La maquinaria que ha puesto en marcha Trump se fundamenta,
instrumentalmente, en lo mismo que ha dominado la realidad política
norteamericana desde hace decenios: el dinero. Trump es un multimillonario, y
no se hubiera convertido, no ya en un serio aspirante a la Casa Blanca, sino en
un simple competidor por la nominación republicana, sin ese componente
imprescindible. En Europa, el dinero también es importante en la emergencia de
las opciones políticas, pero de una manera mucho menos determinante. De hecho,
esas formaciones radicales de inspiración nacionalista nacen de abajo a arriba,
adquieren fuerza económica cuando ya han ganado solidez social y mediática.
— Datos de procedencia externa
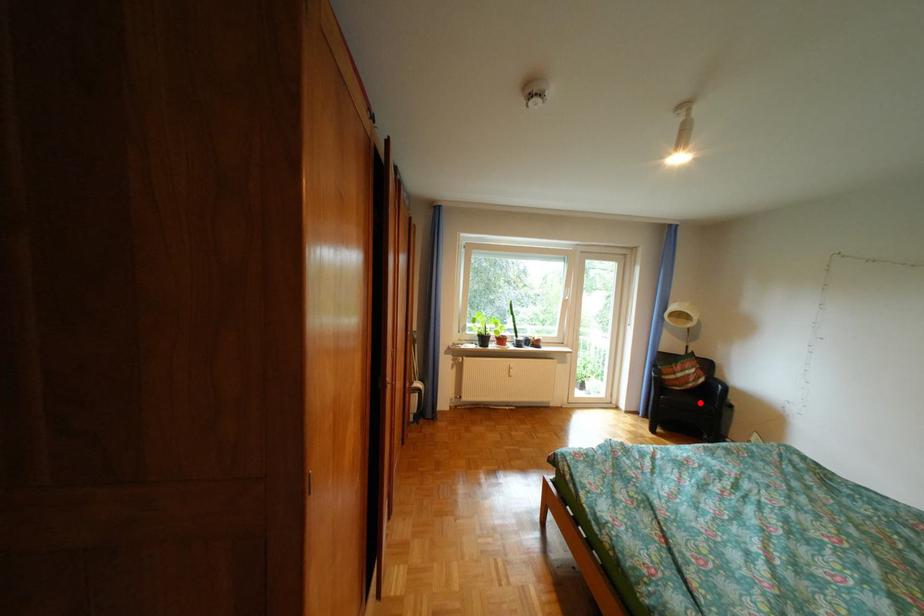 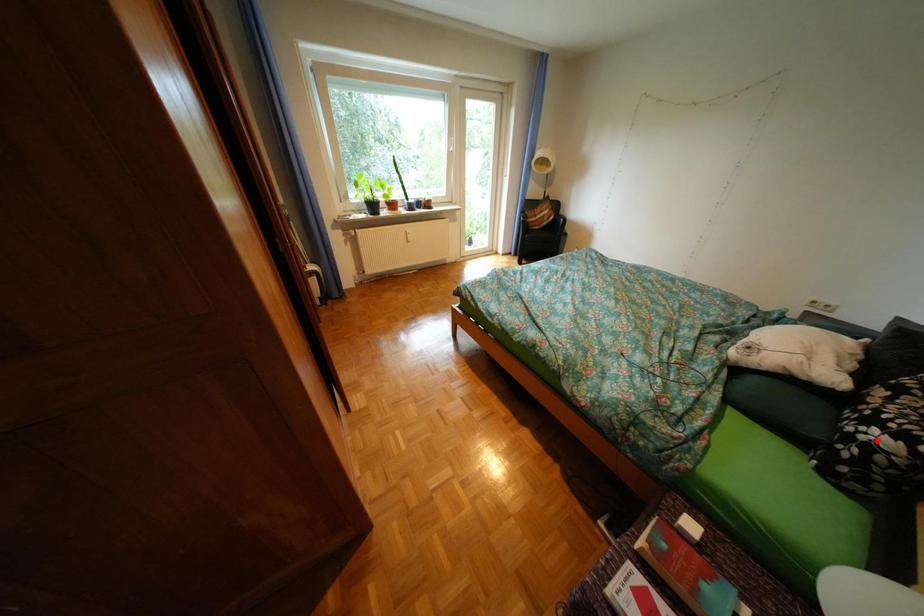 I am providing you with two images of the same scene from different viewpoints. A red point is marked on the first image and another point is marked on the second image. Is the marked point in image1 the same physical position as the marked point in image2?

No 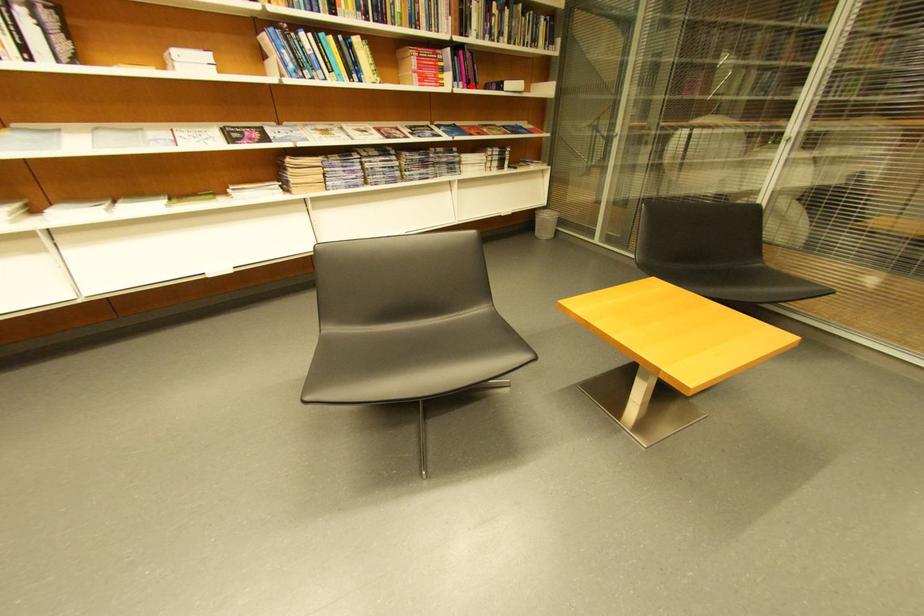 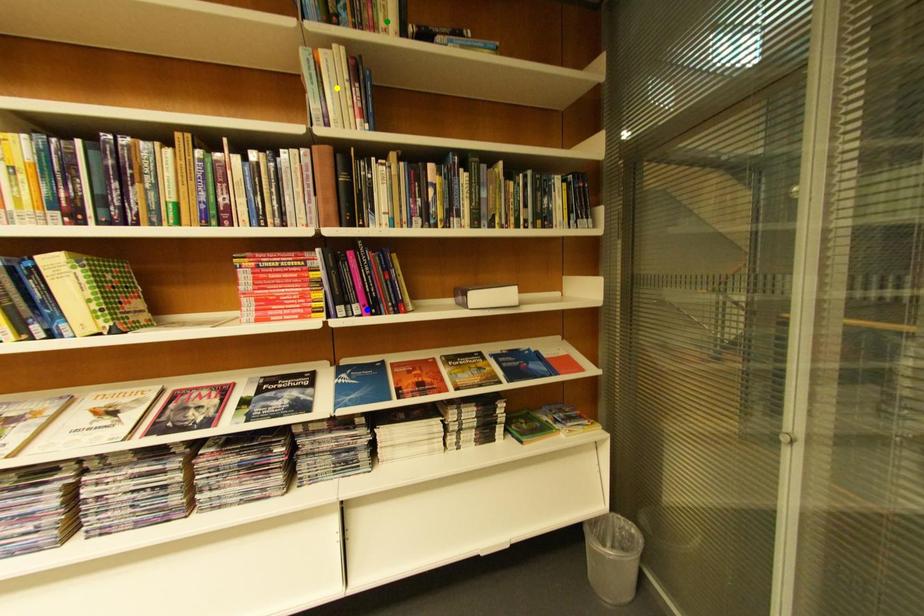 Question: I am providing you with two images of the same scene from different viewpoints. A red point is marked on the first image. You are given multiple points on the second image. Can you choose the point in image 2 that corresponds to the point in image 1?

Choices:
 (A) yellow point
 (B) green point
 (C) blue point

Answer: (C) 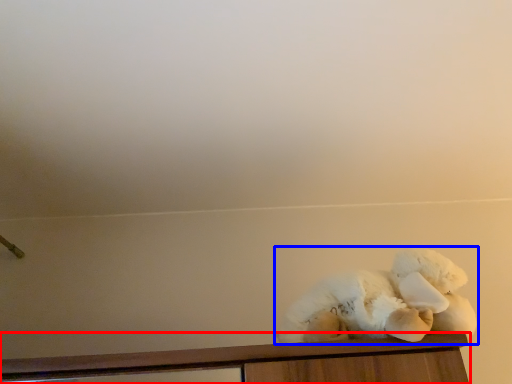 Question: Which object appears farthest to the camera in this image, furniture (highlighted by a red box) or teddy bear (highlighted by a blue box)?

Choices:
 (A) furniture
 (B) teddy bear

Answer: (B) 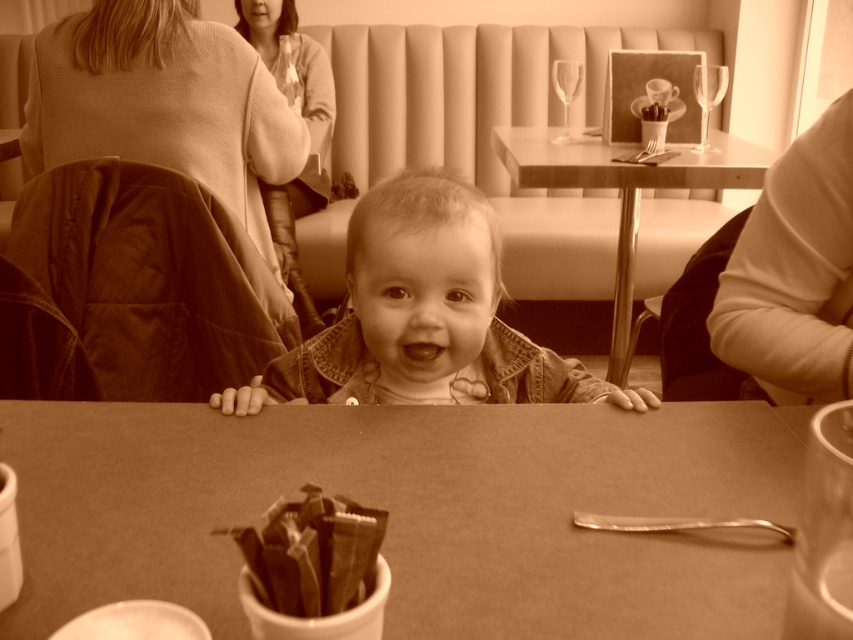 Question: Does denim jacket at center have a lesser width compared to smooth wood table at center?

Choices:
 (A) yes
 (B) no

Answer: (A)

Question: Which point is closer to the camera?

Choices:
 (A) (381, 280)
 (B) (436, 454)

Answer: (B)

Question: Among these points, which one is farthest from the camera?

Choices:
 (A) (323, 396)
 (B) (746, 182)

Answer: (B)

Question: Considering the relative positions of smooth brown table at center and dark brown textured packets at center in the image provided, where is smooth brown table at center located with respect to dark brown textured packets at center?

Choices:
 (A) below
 (B) above

Answer: (A)

Question: Observing the image, what is the correct spatial positioning of denim jacket at center in reference to smooth wood table at center?

Choices:
 (A) below
 (B) above

Answer: (A)

Question: Based on their relative distances, which object is farther from the denim jacket at center?

Choices:
 (A) smooth brown table at center
 (B) smooth wood table at center

Answer: (B)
Trump, en cambio, se ha propulsado desde su fortuna personal para posicionarse,
con instintos oportunistas y complicidades políticas y sociales en la élite del
sistema.
UNA
EXCESIVA ATENCIÓN MEDIÁTICA
Las sucesivas
victorias electorales de Trump y sus afines europeos son seguidas con singular
interés por la mayoría de los medios, no porque simpaticen con ellos (algunos,
sí, pero son minoría). Lo hacen por el irrefrenable gusto por la novedad, la
distinción o el puro morbo. Lo nuevo, lo distinto, vende. Aunque provoque, al
principio, incomodidad o rechazo. Es un caso similar a la violencia. Casi todo
el mundo la condena, pero a muchos atrae fatalmente. Eso ocurre con estos
políticos que proclaman la catástrofe, inculcan la agresividad y se complacen
en discursos de confrontación y ruptura. No todos les votan, pero casi nadie
aparta la mirada o los oídos. Provocan curiosidad. Magnetizan. Y, al cabo, en
ciertos sectores poco preparados para resistir esta influencia oscura y
perniciosa, terminan arraigando. Incluso los medios serios se ocupan de estos
grupos extremos cuando son aun relativamente pequeños, o al poco de iniciar sus
éxitos políticos o callejeros. Lo que genera una bola de nieve difícil cuyos
efectos resultan difícil de controlar.
Trump no
hubiera llegado hasta donde lo ha hecho sin que los medios (las televisiones,
en particular, o las redes sociales) no hubieran brindado una cobertura tan
exagerada a lo que, inicialmente, no eran más que bravuconadas, boutades o exabruptos. Y aunque los
medios más racionales hayan querido contrarrestar ese efecto enfermizo, lo
cierto es que han terminado contribuyendo involuntariamente a propagar el
fenómeno, porque han generado mayor interés y exposición
En Europa, los
medios serios se han mostrado más comedidos, más renuentes, pero el ambiente
general no les ha permitido mantener cordones sanitarios racionales, serenidad
o distancia. La fatal atracción por la novedad es condición intrínseca de la
naturaleza mediática. El distanciamiento de las páginas editoriales no compensa
el impacto de los titulares, los reportajes de contenido humanos o las
historias particularizadas que orillan la razón y apelan a los sentimientos.